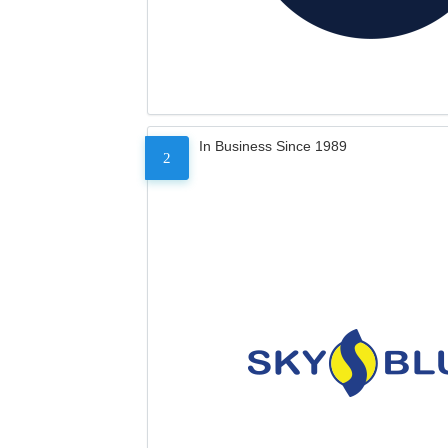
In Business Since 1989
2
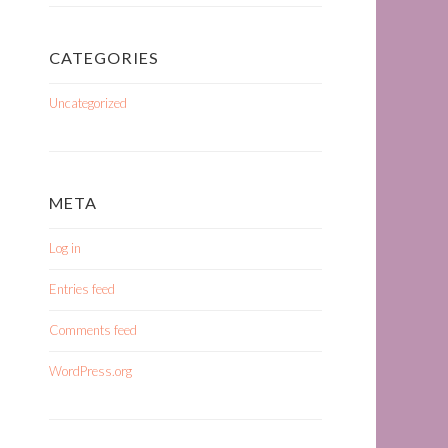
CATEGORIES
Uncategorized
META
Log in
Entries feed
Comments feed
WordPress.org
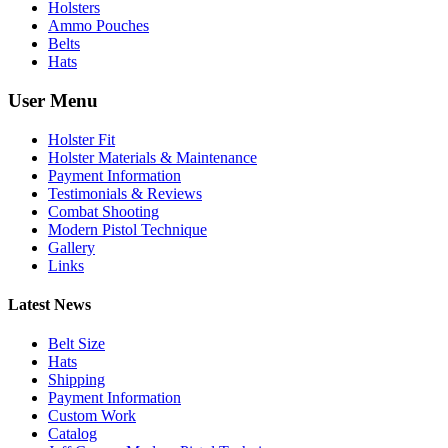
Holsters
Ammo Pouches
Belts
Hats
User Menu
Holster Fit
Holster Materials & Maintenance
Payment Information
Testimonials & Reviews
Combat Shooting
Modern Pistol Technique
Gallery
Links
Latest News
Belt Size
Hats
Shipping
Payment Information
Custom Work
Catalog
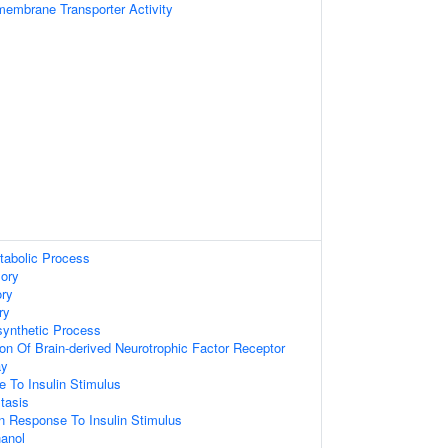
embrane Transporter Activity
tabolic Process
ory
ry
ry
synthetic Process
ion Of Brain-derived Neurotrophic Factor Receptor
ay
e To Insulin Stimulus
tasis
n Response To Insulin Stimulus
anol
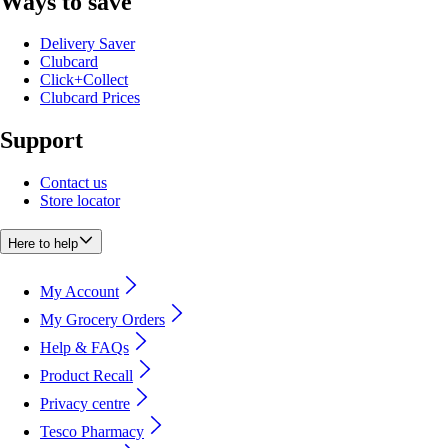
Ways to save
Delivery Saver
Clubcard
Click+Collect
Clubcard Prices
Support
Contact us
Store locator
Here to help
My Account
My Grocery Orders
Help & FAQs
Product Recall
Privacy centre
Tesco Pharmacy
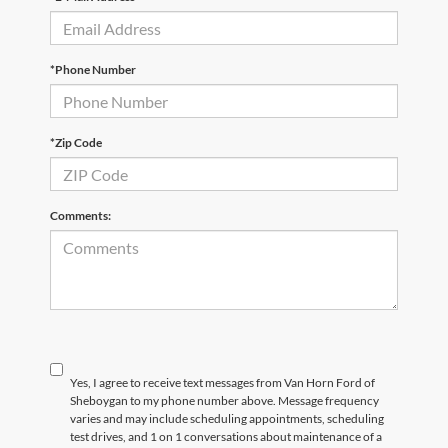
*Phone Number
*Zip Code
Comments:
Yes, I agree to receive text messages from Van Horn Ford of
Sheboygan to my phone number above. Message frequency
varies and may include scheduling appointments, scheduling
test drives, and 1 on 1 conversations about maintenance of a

___

What is needed
Please write out exactly the lines starting at the one that contains "Latest News" and ending with the final line of the entries, both ends included. Do not write out any pictures.

Output
Latest News
Belt Size
Hats
Shipping
Payment Information
Custom Work
Catalog
embrane Transporter Activity
tabolic Process
ory
ry
ry
synthetic Process
ion Of Brain-derived Neurotrophic Factor Receptor
ay
e To Insulin Stimulus
tasis
n Response To Insulin Stimulus
anol
Ways to save
Delivery Saver
Clubcard
Click+Collect
Clubcard Prices
Support
Contact us
Store locator
Here to help
My Account
My Grocery Orders
Help & FAQs
Product Recall
Privacy centre
Tesco Pharmacy
*Phone Number
*Zip Code
Comments:
Yes, I agree to receive text messages from Van Horn Ford of
Sheboygan to my phone number above. Message frequency
varies and may include scheduling appointments, scheduling
test drives, and 1 on 1 conversations about maintenance of a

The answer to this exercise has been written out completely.